[Data records]
——————————

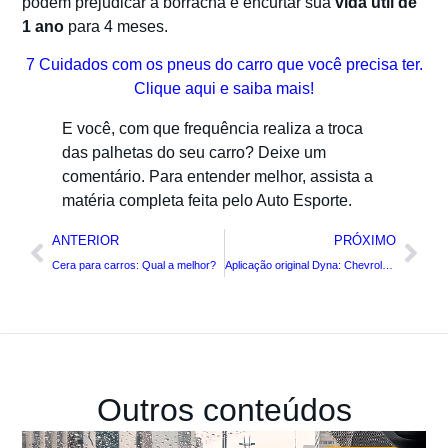
podem prejudicar a borracha e encurtar sua
vida útil de
1 ano
para 4 meses.
7 Cuidados com os pneus do carro que você precisa ter.
Clique aqui e saiba mais!
E você, com que frequência realiza a troca
das palhetas do seu carro? Deixe um
comentário. Para entender melhor, assista a
matéria completa feita pelo Auto Esporte.
ANTERIOR
PRÓXIMO
Cera para carros: Qual a melhor?
Aplicação original Dyna: Chevrolet Prisma
Outros conteúdos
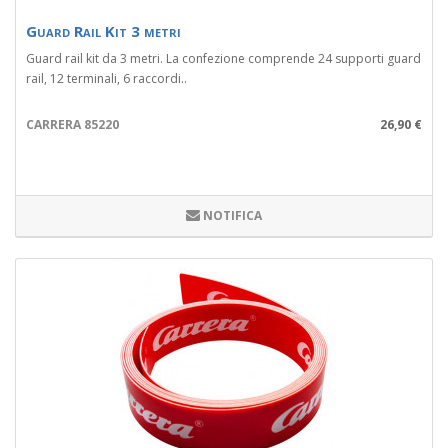
Guard Rail Kit 3 metri
Guard rail kit da 3 metri. La confezione comprende 24 supporti guard
rail, 12 terminali, 6 raccordi..
CARRERA 85220
26,90 €
NOTIFICA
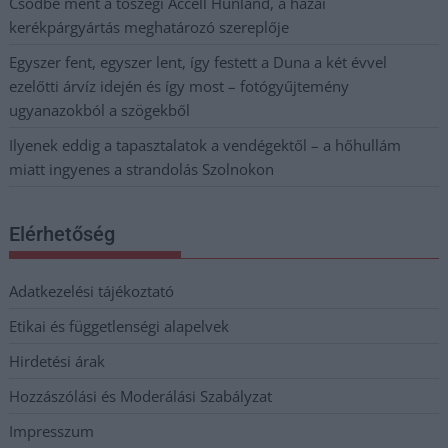
Csődbe ment a tószegi Accell Hunland, a hazai
kerékpárgyártás meghatározó szereplője
Egyszer fent, egyszer lent, így festett a Duna a két évvel
ezelőtti árvíz idején és így most – fotógyűjtemény
ugyanazokból a szögekből
Ilyenek eddig a tapasztalatok a vendégektől – a hőhullám
miatt ingyenes a strandolás Szolnokon
Elérhetőség
Adatkezelési tájékoztató
Etikai és függetlenségi alapelvek
Hirdetési árak
Hozzászólási és Moderálási Szabályzat
Impresszum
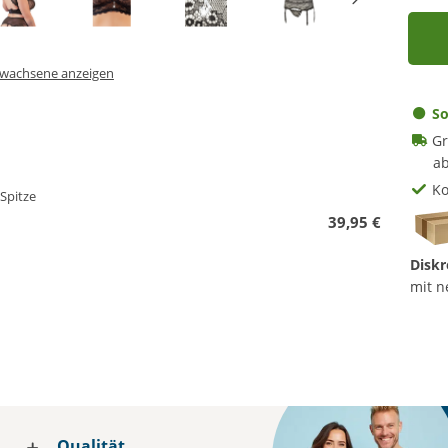
Erwachsene anzeigen
So
Gr
ab
Ko
 Spitze
39,95 €
Diskr
mit n
Qualität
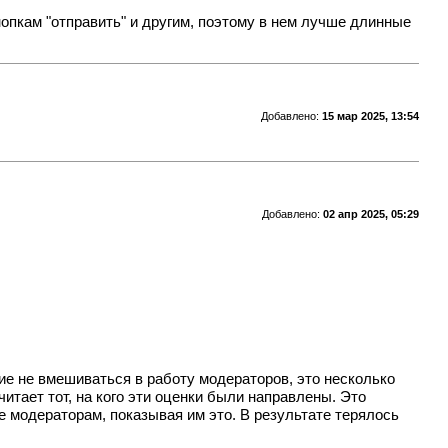
опкам "отправить" и другим, поэтому в нем лучше длинные
Добавлено:
15 мар 2025, 13:54
Добавлено:
02 апр 2025, 05:29
ие не вмешиваться в работу модераторов, это несколько
итает тот, на кого эти оценки были направлены. Это
е модераторам, показывая им это. В результате терялось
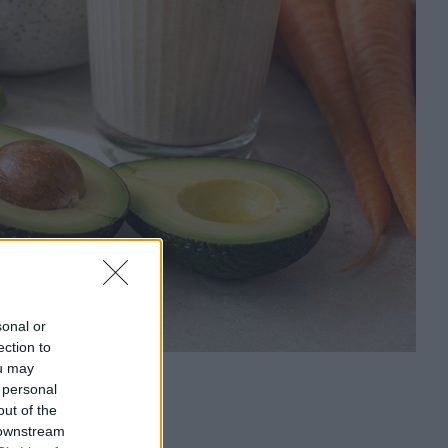
sonal or
ection to
ou may
 personal
out of the
 downstream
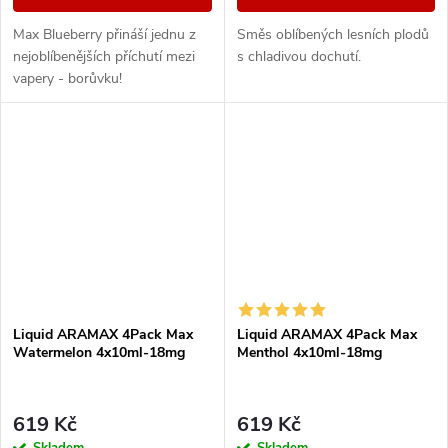
Max Blueberry přináší jednu z
Směs oblíbených lesních plodů
nejoblíbenějších příchutí mezi
s chladivou dochutí.
vapery - borůvku!
Liquid ARAMAX 4Pack Max
Liquid ARAMAX 4Pack Max
Watermelon 4x10ml-18mg
Menthol 4x10ml-18mg
619 Kč
619 Kč
Skladem
Skladem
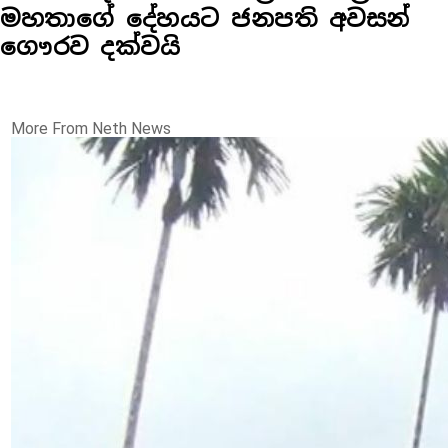
මහතාගේ දේහයට ජනපති අවසන්
ගෞරව දක්වයි
More From Neth News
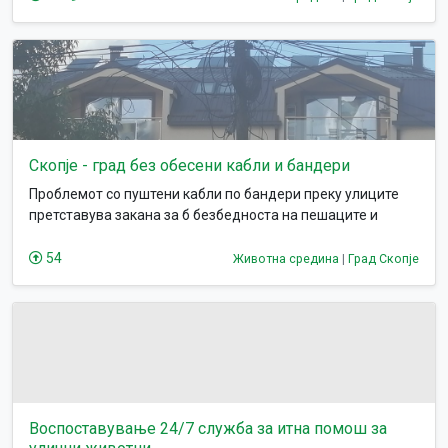
Скопје - град без обесени кабли и бандери
Проблемот со пуштени кабли по бандери преку улиците
претставува закана за б безбедноста на пешаците и
сообраќајот во градот.
54
Животна средина
|
Град Скопје
Воспоставување 24/7 служба за итна помош за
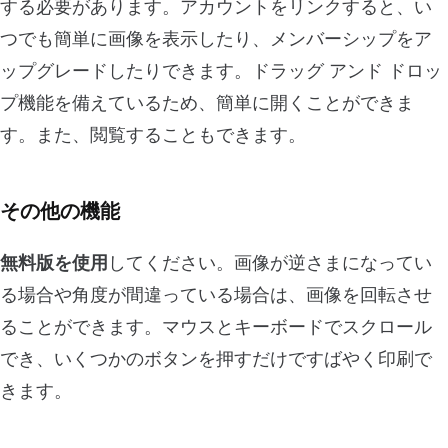
する必要があります。アカウントをリンクすると、い
つでも簡単に画像を表示したり、メンバーシップをア
ップグレードしたりできます。ドラッグ アンド ドロッ
プ機能を備えているため、簡単に開くことができま
す。また、閲覧することもできます。
その他の機能
無料版を使用
してください。画像が逆さまになってい
る場合や角度が間違っている場合は、画像を回転させ
ることができます。マウスとキーボードでスクロール
でき、いくつかのボタンを押すだけですばやく印刷で
きます。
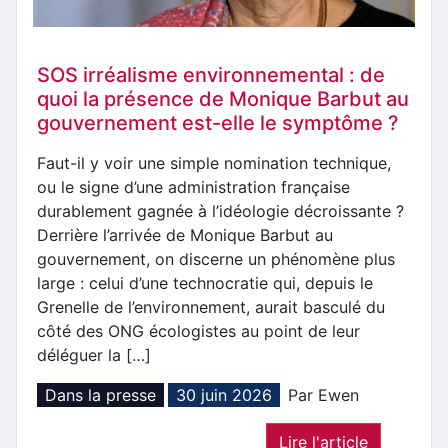
SOS irréalisme environnemental : de
quoi la présence de Monique Barbut au
gouvernement est-elle le symptôme ?
Faut-il y voir une simple nomination technique,
ou le signe d’une administration française
durablement gagnée à l’idéologie décroissante ?
Derrière l’arrivée de Monique Barbut au
gouvernement, on discerne un phénomène plus
large : celui d’une technocratie qui, depuis le
Grenelle de l’environnement, aurait basculé du
côté des ONG écologistes au point de leur
déléguer la […]
Dans la presse
30 juin 2026
Par Ewen
Lire l'article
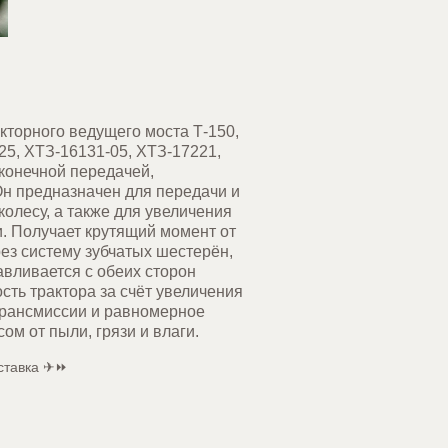
кторного ведущего моста Т-150,
25, ХТЗ-16131-05, ХТЗ-17221,
конечной передачей,
Он предназначен для передачи и
олесу, а также для увеличения
. Получает крутящий момент от
ез систему зубчатых шестерён,
авливается с обеих сторон
сть трактора за счёт увеличения
 трансмиссии и равномерное
ом от пыли, грязи и влаги.
ставка ✈⏩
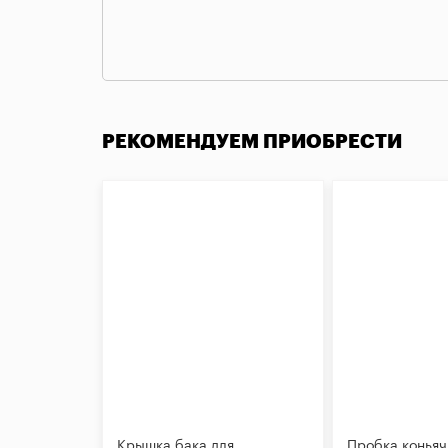
РЕКОМЕНДУЕМ ПРИОБРЕСТИ
Крышка бака для
Пробка коньяч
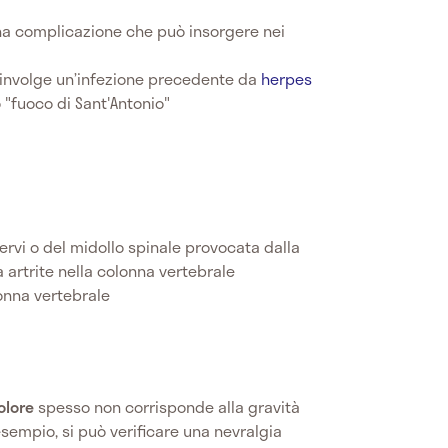
na complicazione che può insorgere nei
oinvolge un’infezione precedente da
herpes
"fuoco di Sant'Antonio"
vi o del midollo spinale provocata dalla
 artrite nella colonna vertebrale
lonna vertebrale
olore
spesso non corrisponde alla gravità
esempio, si può verificare una nevralgia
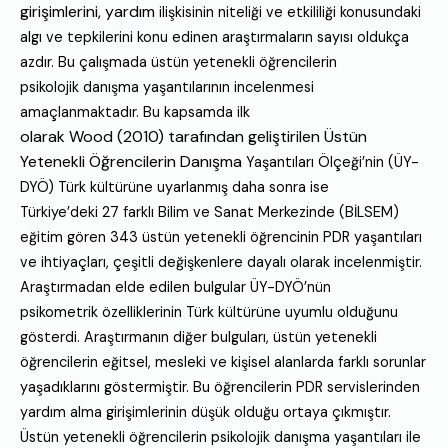
girişimlerini, yardım
ilişkisinin niteliği ve etkililiği konusundaki
algı ve tepkilerini konu edinen araştırmaların
sayısı oldukça
azdır. Bu çalışmada üstün yetenekli öğrencilerin
psikolojik
danışma yaşantılarının incelenmesi
amaçlanmaktadır. Bu kapsamda ilk
olarak Wood (2010) tarafından geliştirilen Üstün
Yetenekli Öğrencilerin Danışma
Yaşantıları Ölçeği’nin (ÜY-
DYÖ) Türk kültürüne uyarlanmış daha sonra ise
Türkiye’deki
27 farklı Bilim ve Sanat Merkezinde (BİLSEM)
eğitim gören 343 üstün
yetenekli öğrencinin PDR yaşantıları
ve ihtiyaçları, çeşitli değişkenlere dayalı
olarak incelenmiştir.
Araştırmadan elde edilen bulgular ÜY-DYÖ’nün
psikometrik
özelliklerinin Türk kültürüne uyumlu olduğunu
gösterdi. Araştırmanın diğer
bulguları, üstün yetenekli
öğrencilerin eğitsel, mesleki ve kişisel alanlarda farklı
sorunlar
yaşadıklarını göstermiştir. Bu öğrencilerin PDR servislerinden
yardım
alma girişimlerinin düşük olduğu ortaya çıkmıştır.
Üstün yetenekli öğrencilerin
psikolojik danışma yaşantıları ile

——————————

**Required action:** Give back each entry exactly as it appears, with no pictures.

**Answer below:**
podem prejudicar a borracha e encurtar sua
vida útil de
1 ano
para 4 meses.
7 Cuidados com os pneus do carro que você precisa ter.
Clique aqui e saiba mais!
E você, com que frequência realiza a troca
das palhetas do seu carro? Deixe um
comentário. Para entender melhor, assista a
matéria completa feita pelo Auto Esporte.
ANTERIOR
PRÓXIMO
Cera para carros: Qual a melhor?
Aplicação original Dyna: Chevrolet Prisma
Outros conteúdos
Guard Rail Kit 3 metri
Guard rail kit da 3 metri. La confezione comprende 24 supporti guard
rail, 12 terminali, 6 raccordi..
CARRERA 85220
26,90 €
NOTIFICA
Csődbe ment a tószegi Accell Hunland, a hazai
kerékpárgyártás meghatározó szereplője
Egyszer fent, egyszer lent, így festett a Duna a két évvel
ezelőtti árvíz idején és így most – fotógyűjtemény
ugyanazokból a szögekből
Ilyenek eddig a tapasztalatok a vendégektől – a hőhullám
miatt ingyenes a strandolás Szolnokon
Elérhetőség
Adatkezelési tájékoztató
Etikai és függetlenségi alapelvek
Hirdetési árak
Hozzászólási és Moderálási Szabályzat
Impresszum
Erwachsene anzeigen
So
Gr
ab
Ko
 Spitze
39,95 €
Diskr
mit n
Qualität
опкам "отправить" и другим, поэтому в нем лучше длинные
Добавлено:
15 мар 2025, 13:54
Добавлено:
02 апр 2025, 05:29
ие не вмешиваться в работу модераторов, это несколько
итает тот, на кого эти оценки были направлены. Это
е модераторам, показывая им это. В результате терялось
sonal or
ection to
ou may
 personal
out of the
 downstream
Max Blueberry přináší jednu z
Směs oblíbených lesních plodů
nejoblíbenějších příchutí mezi
s chladivou dochutí.
vapery - borůvku!
Liquid ARAMAX 4Pack Max
Liquid ARAMAX 4Pack Max
Watermelon 4x10ml-18mg
Menthol 4x10ml-18mg
619 Kč
619 Kč
Skladem
Skladem
මහතාගේ දේහයට ජනපති අවසන්
ගෞරව දක්වයි
More From Neth News
Скопје - град без обесени кабли и бандери
Проблемот со пуштени кабли по бандери преку улиците
претставува закана за б безбедноста на пешаците и
сообраќајот во градот.
54
Животна средина
|
Град Скопје
Воспоставување 24/7 служба за итна помош за
する必要があります。アカウントをリンクすると、い
つでも簡単に画像を表示したり、メンバーシップをア
ップグレードしたりできます。ドラッグ アンド ドロッ
プ機能を備えているため、簡単に開くことができま
す。また、閲覧することもできます。
その他の機能
無料版を使用
してください。画像が逆さまになってい
る場合や角度が間違っている場合は、画像を回転させ
ることができます。マウスとキーボードでスクロール
でき、いくつかのボタンを押すだけですばやく印刷で
きます。
SOS irréalisme environnemental : de
quoi la présence de Monique Barbut au
gouvernement est-elle le symptôme ?
Faut-il y voir une simple nomination technique,
ou le signe d’une administration française
durablement gagnée à l’idéologie décroissante ?
Derrière l’arrivée de Monique Barbut au
gouvernement, on discerne un phénomène plus
large : celui d’une technocratie qui, depuis le
Grenelle de l’environnement, aurait basculé du
côté des ONG écologistes au point de leur
déléguer la […]
Dans la presse
30 juin 2026
Par Ewen
Lire l'article
кторного ведущего моста Т-150,
25, ХТЗ-16131-05, ХТЗ-17221,
конечной передачей,
Он предназначен для передачи и
олесу, а также для увеличения
. Получает крутящий момент от
ез систему зубчатых шестерён,
авливается с обеих сторон
сть трактора за счёт увеличения
 трансмиссии и равномерное
ом от пыли, грязи и влаги.
ставка ✈⏩
РЕКОМЕНДУЕМ ПРИОБРЕСТИ
Крышка бака для
Пробка коньяч
na complicazione che può insorgere nei
oinvolge un’infezione precedente da
herpes
"fuoco di Sant'Antonio"
vi o del midollo spinale provocata dalla
 artrite nella colonna vertebrale
lonna vertebrale
olore
spesso non corrisponde alla gravità
esempio, si può verificare una nevralgia
girişimlerini, yardım
ilişkisinin niteliği ve etkililiği konusundaki
algı ve tepkilerini konu edinen araştırmaların
sayısı oldukça
azdır. Bu çalışmada üstün yetenekli öğrencilerin
psikolojik
danışma yaşantılarının incelenmesi
amaçlanmaktadır. Bu kapsamda ilk
olarak Wood (2010) tarafından geliştirilen Üstün
Yetenekli Öğrencilerin Danışma
Yaşantıları Ölçeği’nin (ÜY-
DYÖ) Türk kültürüne uyarlanmış daha sonra ise
Türkiye’deki
27 farklı Bilim ve Sanat Merkezinde (BİLSEM)
eğitim gören 343 üstün
yetenekli öğrencinin PDR yaşantıları
ve ihtiyaçları, çeşitli değişkenlere dayalı
olarak incelenmiştir.
Araştırmadan elde edilen bulgular ÜY-DYÖ’nün
psikometrik
özelliklerinin Türk kültürüne uyumlu olduğunu
gösterdi. Araştırmanın diğer
bulguları, üstün yetenekli
öğrencilerin eğitsel, mesleki ve kişisel alanlarda farklı
sorunlar
yaşadıklarını göstermiştir. Bu öğrencilerin PDR servislerinden
yardım
alma girişimlerinin düşük olduğu ortaya çıkmıştır.
Üstün yetenekli öğrencilerin
psikolojik danışma yaşantıları ile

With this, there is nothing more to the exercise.